Friday, September 16, 2011

The side-kicked Superhero





Many a centuries ago, there dwelt a raging warrior. He massacred other vicious warlords at will and left trails of battle and destruction wherever he tread foot on. Epic clashes between him and numerous powerful titans filled countless history pages; he tormented the Wizard of ‘Aus’, fiddled with the Wizard’s ally, the Pugnacious Pigeon, marooned the Lion from Lanka and deflated two Sultans and a funny man named after a duck.
But what the world witnessed wasn’t a single maestro, in fact many- a-times, the warrior was slashed and brutally assaulted, left to brush himself off the dust. In those moments, up stepped another vigilante, known for his patient assassinations and silent assaults that left opponents often bored but surprisingly star-struck. When the former swashbuckling hero fell rather prematurely on several occasions, it was this old-school tutored “side-kick” who stood up from the rubble and made the battle his own. He dealt every hammer, every spell and spin until all his enemies’ arsenals were all but over. He then disposed them off with precise accuracy, brutal in his own copyrighted manner. His blade dripping of victorious blood, gleamed in the faint moonlight, sufficient only to catch a glimpse of his silhouetted figure. 

His country held him proud and embracing him with draping, joyous colours. They built the kingdom’s outer defence walls in his name, building them higher than any man-made structure, impenetrable from the outside and one that could withhold any attack. For often when God or the Prince failed, it was the Wall that stood firm. Till this day, its foundation stood so strong that when God was omnipresent yet undiscoverable and The Prince’s reign ended, it was the Wall to whom the Elders turned to, with the kingdom facing its greatest crisis. Its armies were battered and bruised, but the magnificent Wall was not to be etched. Three fine Norman commanders with one ruthless migrated Saxon as general, were left scratching their heads as boulder upon boulder were made to look like mere pebbles in front of it. So great was its defense that even the enemy commended it and bowed in respect.

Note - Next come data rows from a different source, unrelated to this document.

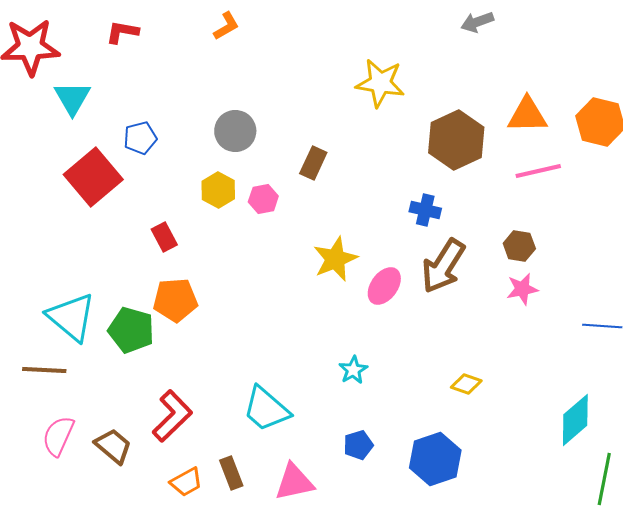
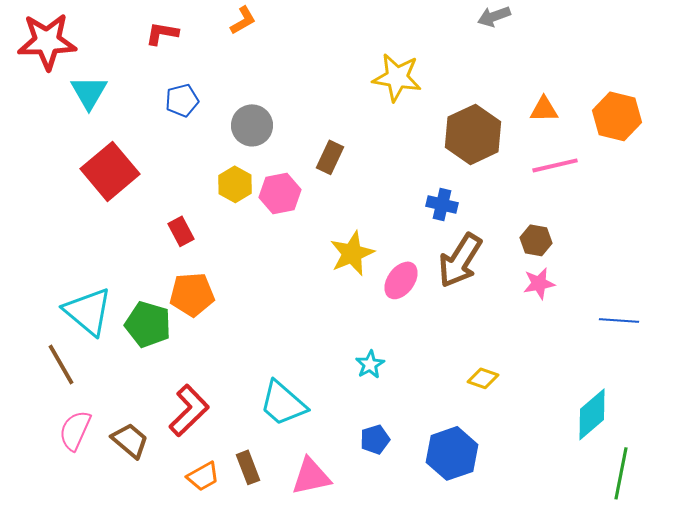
red L-shape: (122, 32) -> (162, 33), moved
orange triangle: (527, 115) -> (544, 109), size x0.7
blue pentagon: (140, 138) -> (182, 100), moved
pink hexagon: (263, 199) -> (280, 193), size x1.4
brown line: (44, 370) -> (61, 364), turned 57

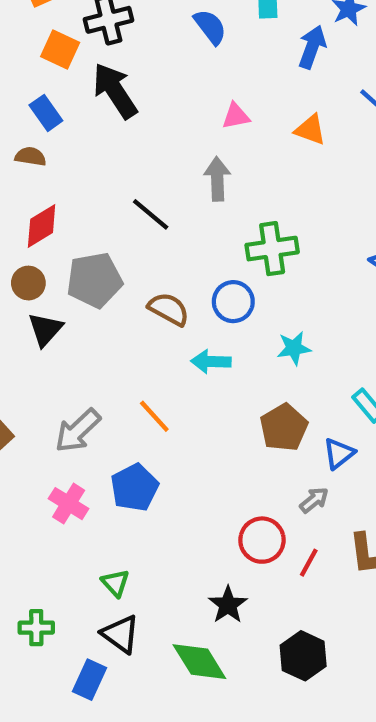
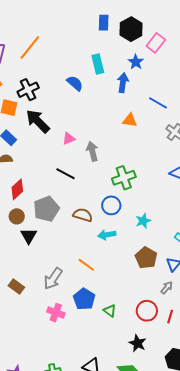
pink triangle: (236, 116) -> (69, 139), moved
green triangle: (115, 583) -> (110, 311), moved

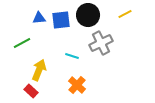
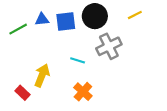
green line: (22, 43) -> (18, 29), moved
red rectangle: (31, 91) -> (23, 93), moved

After 15 magnificent summers, Rahul Dravid bids adieu to coloured clothing and uncoloured leather balls for the final time in the country where it was began for him. Having fallen for 26 runs short of his first score in international cricket and a further 31 from what would have been a fairy-tale end to a wonderful career; Dravid wasn’t greeted with fireworks or loud drums much in the manner of a certain Mumbaikar or even the flashy Ganguly. Instead, perhaps fittingly, he was sent off with warm applauses and chirpy smiles as press cameras clicked away on his trot back to the pavilion. Known as one of the calmest minds on the field, the Welsh setting sun provided its final beams of warmth before the inevitable chill of a British winter. Sofia Gardens looked like a great haven for one of the game’s greatest and undoubtedly India’s greatest children. He went as he arrived in England; a century stand and missing out on what would have been a well-deserved hundred, while his partner went on to complete his personal century.

Rahul Dravid’s aura is that of a true gentleman; well-dressed, smart orator and handsome in stature and looks. Yet so humble in person, that one would hardly believe that his family received over a thousand proposals for marriage and countless days of a mail-box stuffed with love-letters to “Jammy”.  But his one and true hunger remained for excellence, which he attained on every stage possible.

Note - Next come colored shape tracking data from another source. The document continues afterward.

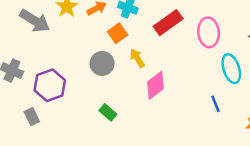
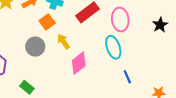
cyan ellipse: (231, 69) -> (113, 47), moved
green rectangle: (108, 112) -> (27, 87), moved

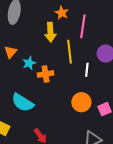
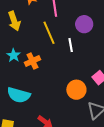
yellow arrow: (50, 32) -> (14, 21), moved
orange circle: (81, 102) -> (76, 90), moved

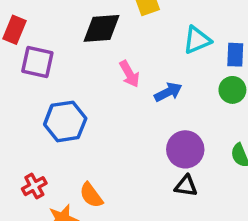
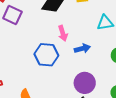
blue hexagon: (65, 121) -> (46, 55), moved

 Till date, he remains the first and only batsman to score a century against all Test-playing nations away from home; a feat that has eluded the likes of the Tendulkars, Bradmans and Gavaskars. He might be tame and harmless looking, but it didn’t take long for his bat to turn into a whip, which in turn, tamed many ferocious bowlers. He will always be remember for the sore looks he gave on Shoib Akhtar’s face (where Akhtar having sprint a 100 yards and bowled a blazing delivery to have clocked 95 miles an hour, Dravid just defended it with a straight bat and the ball wouldn’t travel more than a metre from him!), frustrating him ball after ball. 

Yes The Wall did quiver once or twice but that was an occasional blot in a great one-day career. He didn’t have to prove the world he could bat; he had done that in the summer of ’99. As the coloured curtains fall one last time, we hope and pray that Rahul’s legacy continues in the game’s actually format for as long as it can. 

PS. I wonder why Sehwag does commercials relating to walls and cements, when the actual glue of every Indian wall continues to bat at number 3.